**THE TASK**
For the data below, please report each line where the word "Scam" is found.

**Collected data entries**
◇ ◇ ◇ ◇ ◇ ◇ ◇
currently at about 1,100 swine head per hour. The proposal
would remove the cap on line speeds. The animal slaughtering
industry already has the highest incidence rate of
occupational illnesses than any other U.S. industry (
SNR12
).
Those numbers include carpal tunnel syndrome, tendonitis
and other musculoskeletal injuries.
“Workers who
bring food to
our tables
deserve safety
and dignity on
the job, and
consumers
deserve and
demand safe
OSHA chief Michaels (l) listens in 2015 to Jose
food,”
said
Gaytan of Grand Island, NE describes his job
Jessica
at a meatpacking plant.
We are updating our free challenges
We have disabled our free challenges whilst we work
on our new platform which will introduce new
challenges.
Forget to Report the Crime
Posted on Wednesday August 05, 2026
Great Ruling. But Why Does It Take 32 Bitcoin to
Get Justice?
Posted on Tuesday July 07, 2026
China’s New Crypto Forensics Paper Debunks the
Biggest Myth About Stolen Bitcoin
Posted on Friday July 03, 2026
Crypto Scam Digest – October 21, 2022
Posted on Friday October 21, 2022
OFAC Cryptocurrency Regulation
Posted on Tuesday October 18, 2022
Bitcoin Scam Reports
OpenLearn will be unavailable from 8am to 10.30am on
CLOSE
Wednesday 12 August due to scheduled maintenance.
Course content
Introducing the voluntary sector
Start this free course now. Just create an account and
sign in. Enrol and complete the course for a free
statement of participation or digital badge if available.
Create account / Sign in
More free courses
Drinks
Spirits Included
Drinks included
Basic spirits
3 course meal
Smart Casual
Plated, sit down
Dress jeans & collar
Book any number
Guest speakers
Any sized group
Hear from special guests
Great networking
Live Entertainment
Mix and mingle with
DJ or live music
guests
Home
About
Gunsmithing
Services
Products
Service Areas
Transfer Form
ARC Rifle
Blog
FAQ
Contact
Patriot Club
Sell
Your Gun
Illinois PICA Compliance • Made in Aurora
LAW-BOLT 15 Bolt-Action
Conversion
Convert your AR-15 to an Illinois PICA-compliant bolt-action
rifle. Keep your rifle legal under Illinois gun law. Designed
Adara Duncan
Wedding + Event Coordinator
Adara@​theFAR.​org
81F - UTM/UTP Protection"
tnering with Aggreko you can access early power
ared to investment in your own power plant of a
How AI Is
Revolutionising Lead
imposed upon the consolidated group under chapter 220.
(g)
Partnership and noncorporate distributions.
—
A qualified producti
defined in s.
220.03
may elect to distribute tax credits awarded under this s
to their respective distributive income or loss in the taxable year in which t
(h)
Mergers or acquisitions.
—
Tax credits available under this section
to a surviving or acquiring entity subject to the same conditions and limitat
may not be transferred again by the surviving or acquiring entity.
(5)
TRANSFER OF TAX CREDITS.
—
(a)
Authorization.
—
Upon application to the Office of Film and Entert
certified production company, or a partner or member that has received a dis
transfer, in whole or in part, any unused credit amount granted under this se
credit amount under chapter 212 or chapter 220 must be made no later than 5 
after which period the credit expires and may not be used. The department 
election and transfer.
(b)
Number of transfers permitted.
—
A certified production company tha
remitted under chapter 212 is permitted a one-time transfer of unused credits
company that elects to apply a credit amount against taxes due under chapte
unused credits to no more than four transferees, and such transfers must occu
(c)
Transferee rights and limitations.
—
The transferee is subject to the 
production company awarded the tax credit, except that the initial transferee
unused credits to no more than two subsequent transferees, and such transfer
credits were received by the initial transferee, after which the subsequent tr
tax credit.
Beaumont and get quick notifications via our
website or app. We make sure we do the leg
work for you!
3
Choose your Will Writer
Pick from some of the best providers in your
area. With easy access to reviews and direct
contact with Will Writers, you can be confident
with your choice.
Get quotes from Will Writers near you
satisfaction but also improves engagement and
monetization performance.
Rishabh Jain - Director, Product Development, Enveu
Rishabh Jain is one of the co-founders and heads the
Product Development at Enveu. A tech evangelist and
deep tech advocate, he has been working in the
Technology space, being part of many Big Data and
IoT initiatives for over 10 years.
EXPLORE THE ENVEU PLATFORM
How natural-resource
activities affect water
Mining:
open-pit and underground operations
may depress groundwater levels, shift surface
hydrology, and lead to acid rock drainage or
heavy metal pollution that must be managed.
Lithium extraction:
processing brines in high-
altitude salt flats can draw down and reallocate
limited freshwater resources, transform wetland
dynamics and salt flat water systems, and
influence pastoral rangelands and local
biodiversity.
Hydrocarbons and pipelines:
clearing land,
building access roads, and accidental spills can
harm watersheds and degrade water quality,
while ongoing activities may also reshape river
◇ ◇ ◇ ◇ ◇ ◇ ◇
**THE ANSWER**
Crypto Scam Digest – October 21, 2022
Bitcoin Scam Reports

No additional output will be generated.